門を開かずに外に出る方法を探る? 城壁から縄を下ろす。門が歪んだことでできた隙間から人を通す。隠し通路を使う。

 色々あるな。そしてその全ては夜間にやるのが効率的だろう。だが残念ながら闇の精霊の加護で鳥目ではなくなった優秀な策敵兵、鳥人(ハーピー)がいる。もはやフクロウの目と化したあいつらがいる限り城壁を降りようが、門の隙間から出ようがすぐに発見できる。どれも少しずつしか移動できない方法だ。少数の敵など瞬く間に殲滅できる。

 隠し通路についてはむしろ使って欲しいくらいだ。見つけ次第こちらが利用してやるからな。


 もちろん敵が覚悟を決めて門を壊し突撃してくる可能性もあるが、限りなくゼロに近い。

 まず門を壊すのに敵は四人の意思を統一する必要がある。ギルガルにアルキー公爵、レブド公爵、マモン侯爵。本来であれば皇族のギルガルが無理を通せばいいのだが、ギルガルの力は弱く三人のおかげで今があるようなもの。一方的な命令など出来ないだろう。

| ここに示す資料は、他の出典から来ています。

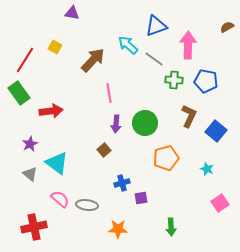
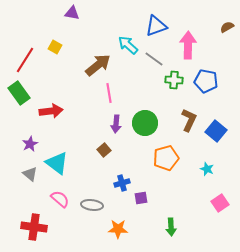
brown arrow: moved 5 px right, 5 px down; rotated 8 degrees clockwise
brown L-shape: moved 4 px down
gray ellipse: moved 5 px right
red cross: rotated 20 degrees clockwise
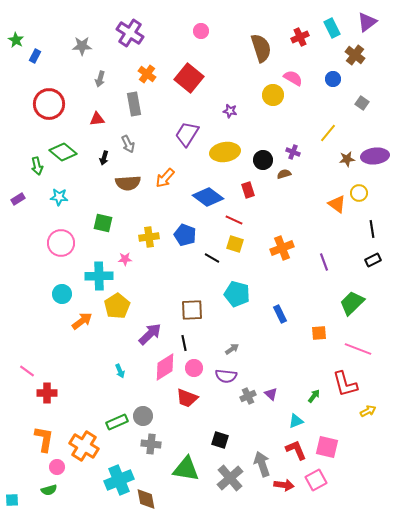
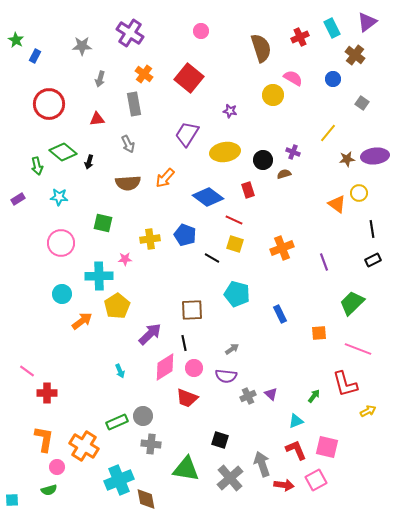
orange cross at (147, 74): moved 3 px left
black arrow at (104, 158): moved 15 px left, 4 px down
yellow cross at (149, 237): moved 1 px right, 2 px down
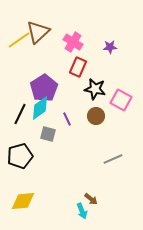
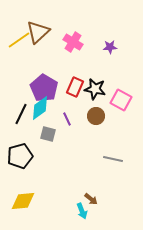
red rectangle: moved 3 px left, 20 px down
purple pentagon: rotated 8 degrees counterclockwise
black line: moved 1 px right
gray line: rotated 36 degrees clockwise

 さらに目的の相違。ギルガルは俺を倒して箔をつけたいのだろうが、それは他の三人には全く関係がない。むしろ、箔をつけられず皇帝にしてしまえば皇族の弱体化につながり、自分たちが自由に動けるようになる。

 そんな状況で三人が危険である閉じない門を開放することに同意するだろうか。

 

 それに向こうが門を壊すと奇跡的な決断をしたとしても、こちらが黙って見ている理由はない。鳥人(ハーピー)や魔法使いがいるのだ。妨害などいくらでも出来る。

 

 さて、相手がどう動くのか待つとしよう。どれだけ待ったところで、こちらに損害はないのだから。


「待ってください」


 かっこよく去ろうか、という時にセルミナに呼び止められる。

 目的を達して颯爽と去ろうとしたのに、それをセルミナに邪魔されるとは。何の恨みがあるというのか。


「どうした?」


「いえ、一応私も攻撃をしようかと」


 そう言ってセルミナは瓶を開けて、その中の液体で弾を作り、門が歪んだことで削れた城壁の中に放り込んだ。

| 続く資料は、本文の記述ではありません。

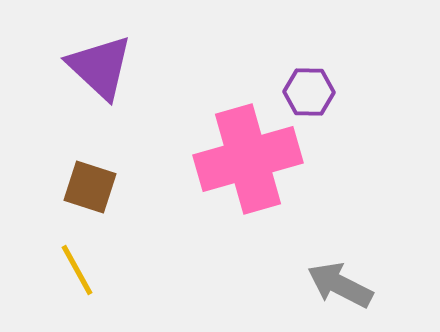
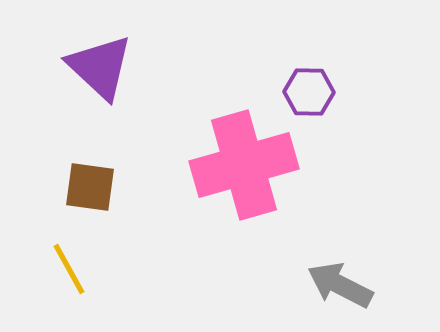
pink cross: moved 4 px left, 6 px down
brown square: rotated 10 degrees counterclockwise
yellow line: moved 8 px left, 1 px up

 ふむ、効果はあるのだろうか? セルミナを連れてきた理由はイフリーナが暴走した際に止めるのが目的で、攻撃についてはそれほど期待していない。

 ただ、呼び止めてまで攻撃する以上、ある程度の効果があると判断してやったのだろう。


「その瓶は、癒しの水ではないのか?」


「いえ? 毒薬研究の過程で出来た非常に強力な酸らしいです。ですから門の開閉機構にダメ押しの一撃を加えようかと」


 なるほど。壊した上に溶かすのか。過剰なまでの嫌がらせだな。

 しかしセルミナは液体なら酸でも、おそらく毒でも今のように水弾にして飛ばせるのだな。覚えておこう。

 それでは今度こそ、颯爽と去る。


 さらばだ!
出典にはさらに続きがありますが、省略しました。